Hence a coordinated and collective conduct of the suffering states was essential and the issue is clearly dealt with in article 4 of the statute. As mentioned earlier such a subject is not an issue any longer, or at least it is not the main one. 

 

2) In part "c" of article 2 the "necessity of securing a fair return on the capital of those investing in the petroleum industry "has been stipulated.  

 

Whereas in part "a" of the same article "the principal aim of the organization" has been to "safeguard" the interests of member countries "individually" and "collectively"! Why, then, should there be any reason for an organization, designed to defend and safeguard the interests of the oil producing member nations, to emphasize on ensuring a fair return for the opposite front? It is no business of OPEC to see that those companies are making profit or not.  

 

More particularly so when in a free market economy competition is the key to the better utilization of resources.  

 

Today, anyhow, the rules of the functions are well defined and the said issue has no place any longer. 

 

3) As mentioned earlier OPEC was not at all created to confront the oil consuming countries, on the contrary IEA, spearheaded by America, assumed the role of confronting and containing OPEC members.  

 

That is exactly why right from the inception of IEA some industrial countries who had friendly relationships with OPEC members, were not prepared to accept membership of the Agency.
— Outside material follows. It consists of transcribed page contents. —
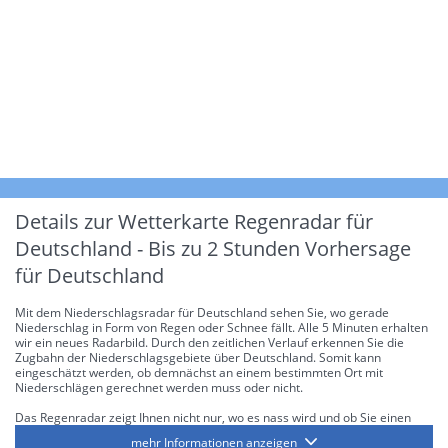
Details zur Wetterkarte
Regenradar für
Deutschland - Bis zu 2 Stunden Vorhersage
für Deutschland
Mit dem Niederschlagsradar für Deutschland sehen Sie, wo gerade
Niederschlag in Form von Regen oder Schnee fällt. Alle 5 Minuten erhalten
wir ein neues Radarbild. Durch den zeitlichen Verlauf erkennen Sie die
Zugbahn der Niederschlagsgebiete über Deutschland. Somit kann
eingeschätzt werden, ob demnächst an einem bestimmten Ort mit
Niederschlägen gerechnet werden muss oder nicht.
Das Regenradar zeigt Ihnen nicht nur, wo es nass wird und ob Sie einen
Regenschirm brauchen, sondern gibt Ihnen zusätzlich Informationen über
mehr Informationen anzeigen
die Niederschlagsintensität. Diese bezieht sich laut offiziellen Richtlinien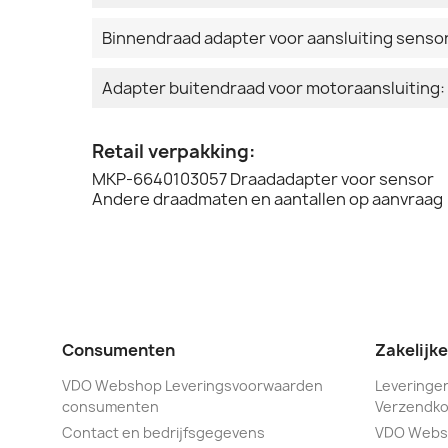
Binnendraad adapter voor aansluiting senso
Adapter buitendraad voor motoraansluiting:
Retail verpakking:
MKP-6640103057 Draadadapter voor sensor
Andere draadmaten en aantallen op aanvraag
Consumenten
Zakelijk
VDO Webshop Leveringsvoorwaarden
Leveringen
consumenten
Verzendko
Contact en bedrijfsgegevens
VDO Webs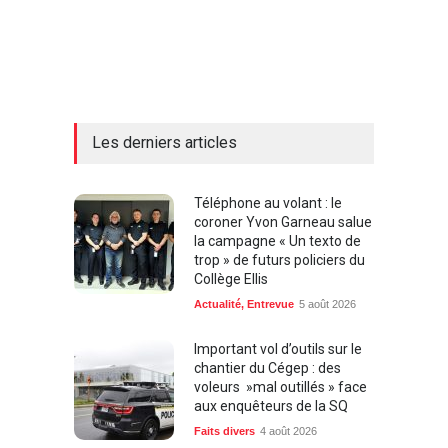
Les derniers articles
Téléphone au volant : le
coroner Yvon Garneau salue
la campagne « Un texto de
trop » de futurs policiers du
Collège Ellis
Actualité
,
Entrevue
5 août 2026
Important vol d’outils sur le
chantier du Cégep : des
voleurs »mal outillés » face
aux enquêteurs de la SQ
Faits divers
4 août 2026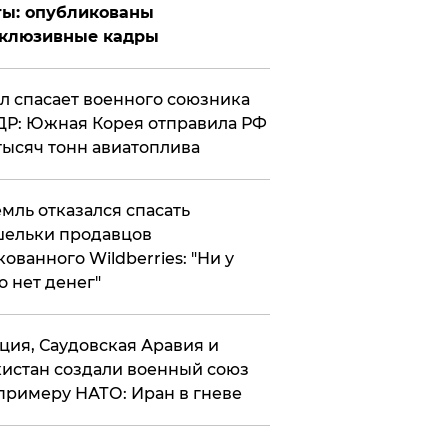
ты: опубликованы
склюзивные кадры
ул спасает военного союзника
Р: Южная Корея отправила РФ
тысяч тонн авиатоплива
мль отказался спасать
ельки продавцов
кованного Wildberries: "Ни у
о нет денег"
ция, Саудовская Аравия и
истан создали военный союз
примеру НАТО: Иран в гневе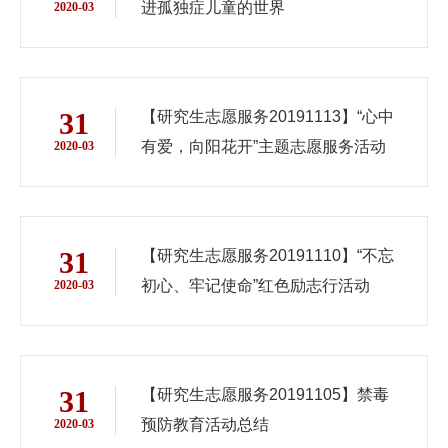
进孤独症儿童的世界
2020-03
31
【研究生志愿服务20191113】“心中
有爱，向阳花开”主题志愿服务活动
2020-03
31
【研究生志愿服务20191110】“不忘
初心、牢记使命”红色励志行活动
2020-03
31
【研究生志愿服务20191105】禁毒
预防教育活动总结
2020-03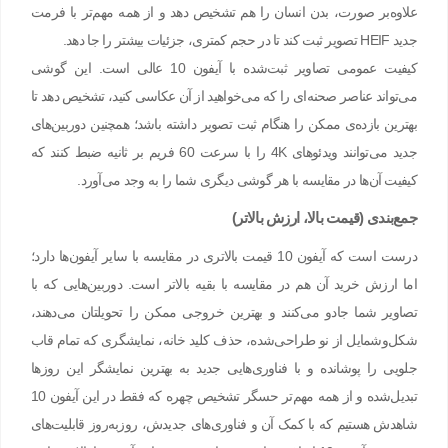
علاوه‌بر صورت، بدن انسان را هم تشخیص دهد و از همه مهم‌تر با فرمت‌
جدید HEIF تصویر ثبت کند تا در حجم کمتری، جزئیات بیشتر را جا دهد.
کیفیت عمومی تصاویر ثبت‌شده با آیفون 10 عالی است. این گوشی
می‌تواند عناصر صحنه‌ای را که می‌خواهید از آن عکاسی کنید، تشخیص دهد تا
بهترین بازده‌ی ممکن را هنگام ثبت تصویر داشته باشد؛ همچنین دوربین‌های
جدید می‌توانند ویدئوهای 4K را با سرعت 60 فریم بر ثانیه ضبط کنند که
کیفیت آن‌ها در مقایسه با هر گوشی دیگری شما را به وجد می‌آورد.
جمع‌بندی (قیمت بالا، ارزش بالاتر)
درست است که آیفون 10 قیمت بالاتری در مقایسه با سایر آیفون‌ها دارد؛
اما ارزش خرید آن هم در مقایسه با بقیه‌ بالاتر است. دوربین‌هایی که با
تصاویر شما جادو می‌کنند و بهترین خروجی ممکن را تحویلتان می‌دهند،
شکل‌وشمایل از نو طراحی‌شده، حذف کلید خانه، نمایشگری که تمام قاب
جلویی را پوشانده و با فناوری‌هایی جدید به بهترین نمایشگر این روزها
تبدیل‌شده و از همه مهم‌تر حسگر تشخیص چهره که فقط در این آیفون 10
شاهدش هستیم که با کمک آن و فناوری‌های جدیدش، روزبه‌روز قابلیت‌های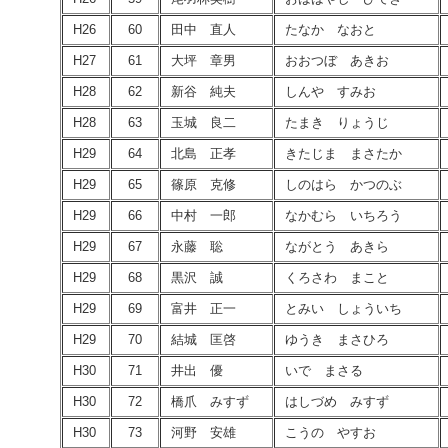
H26
60
田中 直人
たなか なおと
H27
61
大坪 章男
おおつぼ あきお
H28
62
新谷 純夫
しんや すみお
H28
63
玉城 良二
たまき りょうじ
H29
64
北島 正孝
きたじま まさたか
H29
65
篠原 克修
しのはら かつのぶ
H29
66
中村 一郎
なかむら いちろう
H29
67
永藤 聡
ながとう あきら
H29
68
黒沢 誠
くろさわ まこと
H29
69
富井 正一
とみい しょういち
H29
70
結城 匡啓
ゆうき まさひろ
H30
71
井出 優
いで まさる
H30
72
橋爪 みすず
はしづめ みすず
H30
73
河野 安雄
こうの やすお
They were of the belief that dialogue, between producers and consumers, was the rational way of resolving problematic issues.  

 

This was invariably opposed to by Americans who tried to indirectly induce their own ways of managing oil production by OPEC and hence they needed the members to be weak-kneed.  

 

The past experience has proved such a policy ineffective because OPEC members have no choice other than following a policy of understanding and compromising with the consumers. 

 

4) In view of the existence of future and paper markets and very serious fluctuations of the prices, the issue of "price stability", stipulated among primary objectives of the statute, makes no sense any more. The issue should, therefore, be replaced by rationalization of prices and containment of their fluctuations. 

 

5) Securing steady income runs contrary to efficient supply because at times gaining a preset income may require a cut in the supply.  

 

In paragraph "b" of article "2" the clause "ensuring stabilization of prices in international markets" appears contradictory to what has been cited in paragraph "c" of the same article "an efficient, economic and regular supply of Petroleum to consuming nations".  

 

It may not always be possible to have "stabilization of prices", "efficient supply of oil" and "regular" all at the same time. The reason is obvious. Price is a follower of supply and demand equation and any change in either will change the price.  

 

For instance, if there is a fresh discovery and production of oil in a non-OPEC state, the supply increases while the demand may remain unchanged, the price will naturally drop. Under the circumstances if OPEC wishes to stabilize the price (paragraph b) then it has no choice but to cut the supply.  

 

This contradicts paragraph "c". And if the organization chooses not to cut back, then the drop in the price contradicts paragraph "b". The problem is further intensified when there is no clear definition for "efficient supply".